Waking up on Easter Sunday in a Black home is a sensory symphony. The air is thick with the scent of heavy starch and the rhythmic hiss of a hot iron gliding over Sunday’s finest. Every pleat is sharpened and every lapel is pressed to crisp perfection—because while the day is dedicated to serving the Lord, the walk to the sanctuary has always been about serving a look that honors the ancestors.
Suggested Reading
For generations, “Sunday Best” has been far more than a fashion statement; it is a legacy of resistance. It dates back to an era when presenting oneself with dignity was a radical, political act against a world designed to strip it away
From young children in their “easter outfits” to men and women draped in the latest fashions, you best believe Black folks have been turning heads all day as strolled past each pew. This level of excellence surpasses tradition; it’s an inheritance for those who came before us.
The symbolism of Easter Sunday “fit” stems from the Antebellum South, the period in the U.S. dating back to the 18th century until the start of the American Civil War in 1861. For six days of the week, the slavery system in the South sought to strip Black people of their humanity, forcing them into the coarse, characterless “Negro Cloth” required for field labor.

However, when Sunday arrived, the fields were quiet. This Sabbath day was dedicated to dressing with dignity and class while silently protesting. As historians Shane White and Graham White point out in their book “Stylin’: African American Expressive Culture from Its Beginning to the Zoot Suit,” arriving in your “Sunday’s Best” was a way for slaves to reclaim their identity while reinforcing that they belonged to no one but God and themselves.
“For the enslaved, the Sunday Best was a way of reclaiming a body that the law said belonged to someone else,” historian Shane White said. “Whites can hardly have welcomed slaves’ arrogation of elements of elite dress,” White wrote. “Such action disturbed the nuanced social order that clothing was supposed to display, blurring the borderlines between black and white, slave and free.”
The resistance didn’t end with the Civil War. It moved into the churches and beyond. The late fashion icon André Leon Talley candidly shares how his career is deeply rooted from his childhood church in Durham, North Carolina.
In his memoir, “A.L.T.: A Memoir,” Talley vividly recalled how his grandmother, Binnie Francis Davis, taught him that dressing well was a way to command respect in a world where Black people were often belittled. “My grandmother, Bennie Francis Davis, was the most influential person in my life,” Talley shared. “She was a woman of great dignity… She taught me that your clothes are your armor. They are your way of saying to the world, ‘I am here. I am a person of worth.’”

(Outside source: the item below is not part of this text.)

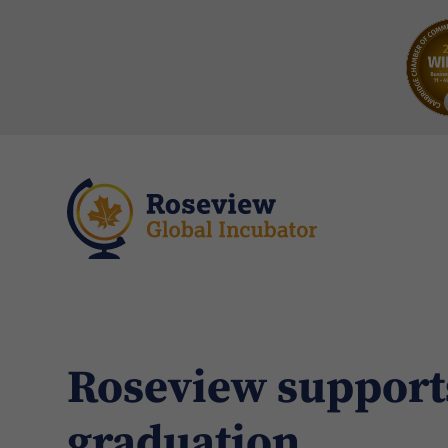
Roseview support
graduation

Talley graciously explained that the church aisle was the first real runway for us – a place where individual style commanded the respect that the outside world refused to offer.
And when it comes to an Easter outfit, a look is never complete without the “Crown.” As we obsess over the large hats Big Mama will wear as she sits proudly with the elderly matriarchs, they take on significant meaning. Maya Angelou famously called them an “extravagance of spirit,” representing the style and grace of the women who wore them.

Those sculpted headpieces are the final piece of the fashion armor that we wear for church. Whether it’s a wide-brimmed straw hat or an oversized hat with a structured piece to elevate the appeal, the “crowns” were created to complete the look while showing their dignity.
Today, the tradition of wearing your “Sunday’s Best “ for Easter remains a beautiful, colorful display of renewal and faith. While the day is a place for religious recognition, it’s a reminder of our history. After facing century-long battles of resistance, Black people continue to ensure they are dressed in their “armor” while giving praise to the Most High.